A few tears seeped into my pillow, which was not the mindset I wanted to have right now.
My phone dinged and I contemplated not looking at it, but I felt so crappy, I thought whatever it was surely couldn’t make matters worse.
Sidney. My heart gave a little leap at their name on my screen. I came up with this idea for our date tomorrow. I think you’ll really dig it.
I just stared at the message. An...idea? I wondered what kind of idea. How could I ask in such a way that it wouldn’t seem like I was against it already? I wasn’t against it already. I didn’t think. Except that our original idea was about the only thing that sounded good to me at all.

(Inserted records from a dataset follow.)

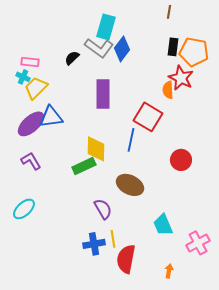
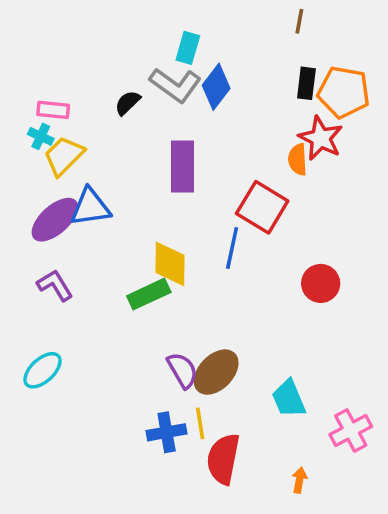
cyan rectangle: (106, 27) -> (188, 48), size x0.7
brown ellipse: (130, 185) -> (216, 372), moved, turned -72

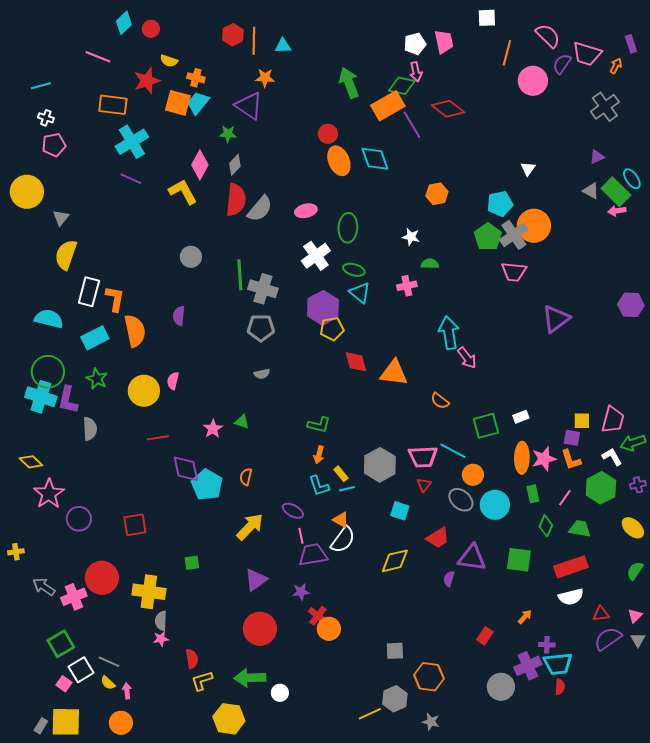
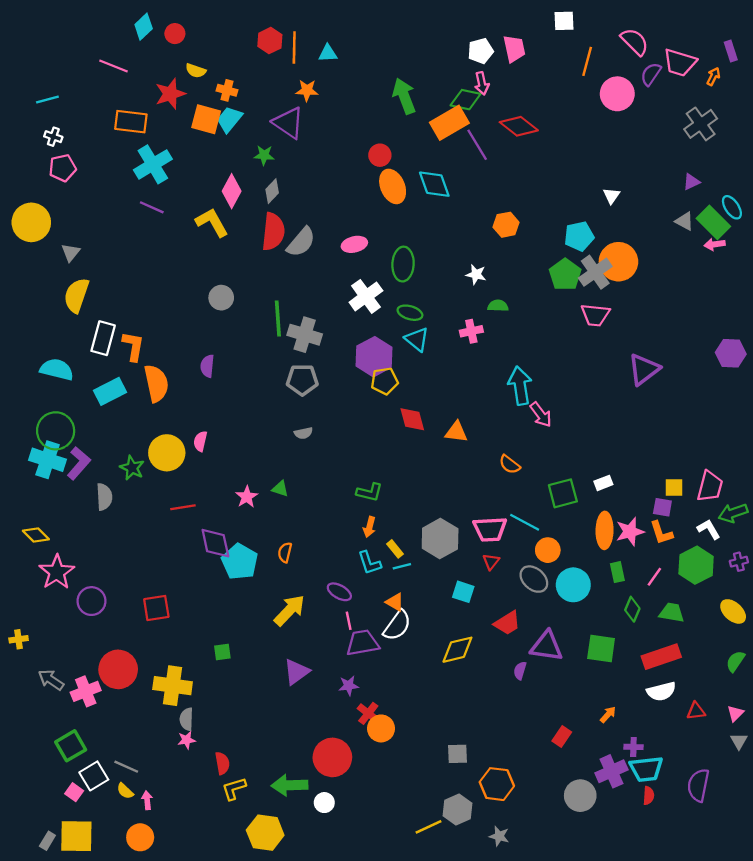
orange triangle: (394, 373) -> (456, 432), size x0.7
green star: (97, 379) -> (132, 468), moved
purple L-shape: (68, 400) -> (79, 463), turned -152
red circle: (260, 629) -> (332, 757), moved
purple semicircle: (608, 639) -> (698, 785), moved, turned -44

Another ding. Still at your place if you’re willing. I’m not proposing either theater or fancy restaurants. And a smiley face.

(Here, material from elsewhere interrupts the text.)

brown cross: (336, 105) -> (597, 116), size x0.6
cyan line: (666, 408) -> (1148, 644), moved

Relief tugged at my feelings. No fancy restaurants, no fork decisions, good. Right? Right. It’d be fine.
I sent back, Oh yay, I’m excited. And another smiley face. Because I was excited... I thought. Probably? I was definitely happy to see them. That was true and accurate. And if they’d had an idea about our date I didn’t want to disappoint them by being all like Sorry, can’t do it, would rather have a boring night of doing nothing instead.
Plus, they knew me really well and it would probably be the perfect thing even if it wasn’t what I was expecting. That seemed logical. Based on past experience.
Ding. I’m excited too and also a little nervous.
Ding. How was your day?
I took a slow breath and elected not to mention that I was hiding under my covers because my wedding suit was a threatening presence in the corner of my apartment. Pretty good. Event planning is going well. Dire Jack is actually less dire after I screwed up, which is nice.
Ding. People are strange sometimes.
Seriously.
I flailed with the pressure of acting normal like this was any other day when in fact I was freaking out. How was your day?
Ding. Good. Productive. Posted the usual Friday video. Shot a video for next week. Assembled some questions for our live Q and A on Monday.
Wow, I’d managed to forget we were doing that. The end of The Love Study. I’m a little sad to see the show end. What will I do on Mondays now?
Ding. I figured you’d be happy to have them to yourself again.
Which I wasn’t. Even though the pressure of racing to Sidney’s apartment would be off. I think I’ll miss it.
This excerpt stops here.